Be sure to `chmod +x /usr/bin/rotate` after to make the script executable. The script itself will store the current rotation into memory (/tmp/rotation). The tablet's devices are queried through xsetwacom. After finding the next rotation, xrandr is used to set the screen's orientation and xsetwacom is used to rotate the pen interface.

If you are using a version prior to Ubuntu 12.04, swap the position of ccw and cw in the RotationsWC array.

Binding the Script to the Hardware Button

By default the rotation button isn't reachable through KDE. We can reassign the key code used by the button through setkeycodes. The scan codes can be found on the ThinkWiki article on the buttons. Open /etc/rc.local and add the following before the "exit 0" line.

setkeycodes 6c 212

The key code 212 binds to "WebCam" according to KDE. For me this works fine since the X61 doesn't have a webcam button. If someone can link me to a key code list I may be able to find a more suitable button.
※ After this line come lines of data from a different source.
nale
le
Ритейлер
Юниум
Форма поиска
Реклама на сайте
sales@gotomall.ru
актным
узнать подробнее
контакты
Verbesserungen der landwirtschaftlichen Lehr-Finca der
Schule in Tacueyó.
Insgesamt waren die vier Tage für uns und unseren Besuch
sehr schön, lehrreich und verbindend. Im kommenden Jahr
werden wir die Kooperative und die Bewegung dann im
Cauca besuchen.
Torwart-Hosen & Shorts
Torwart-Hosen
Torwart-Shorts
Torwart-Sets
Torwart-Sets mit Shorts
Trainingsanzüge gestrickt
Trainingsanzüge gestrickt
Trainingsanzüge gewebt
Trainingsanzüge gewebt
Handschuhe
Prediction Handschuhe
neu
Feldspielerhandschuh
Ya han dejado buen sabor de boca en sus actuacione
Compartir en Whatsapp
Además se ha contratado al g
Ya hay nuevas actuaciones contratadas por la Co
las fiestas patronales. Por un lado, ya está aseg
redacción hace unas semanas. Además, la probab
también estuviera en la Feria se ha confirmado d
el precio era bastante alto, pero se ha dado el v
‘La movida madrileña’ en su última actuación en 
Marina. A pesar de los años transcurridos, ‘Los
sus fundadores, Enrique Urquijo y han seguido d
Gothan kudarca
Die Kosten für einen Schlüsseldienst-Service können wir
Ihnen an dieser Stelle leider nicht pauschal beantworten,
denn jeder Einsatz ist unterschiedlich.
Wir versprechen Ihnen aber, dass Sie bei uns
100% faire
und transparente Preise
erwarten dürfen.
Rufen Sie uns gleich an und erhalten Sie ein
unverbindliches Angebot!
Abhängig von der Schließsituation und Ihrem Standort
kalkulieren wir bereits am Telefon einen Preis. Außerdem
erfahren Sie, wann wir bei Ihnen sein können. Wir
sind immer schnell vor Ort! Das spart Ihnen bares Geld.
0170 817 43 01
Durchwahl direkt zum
Regardless, adding the line to rc.local will rebind the button at startup so either execute that command (as root) or reboot to enable the button.

Finally we need to make the button a shortcut to our script. For KDE, in System Settings, go to Shortcuts and Gestures->Custom Shortcuts->Edit->New->Global Shortcut->Command/URL. On the Trigger tab set the shortcut to the rotation button. Then on the Action tab set the command to rotate.

Trackpoint Sensitivity

Asssuming a ThinkPad tablet, Probably the first thing you will have noticed is the trackpoint feels a little off under Linux. The solution is quite simple as explained by this ThinkWiki article. Personally I'm not able to tell a difference when changing the trackpoint's speed, but a sensitivity 255 works for me. So run `sudo nano /etc/udev/rules.d/trackpoint.rules` and enter the following:

SUBSYSTEM=="input",ATTR{name}=="*TrackPoint*",RUN+="/etc/udev/trackpoint"

Then create the file /etc/udev/trackpoint with the following contents:

#!/bin/sh
echo -n 255 > /sys/devices/platform/i8042/serio1/sensitivity

Be sure to run `sudo chmod +x /etc/udev/trackpoint` as well to make it executable. One thing to note is the WAIT_FOR method does not work for me on my X61 Tablet. (I was able to get it to work on a R60 though.)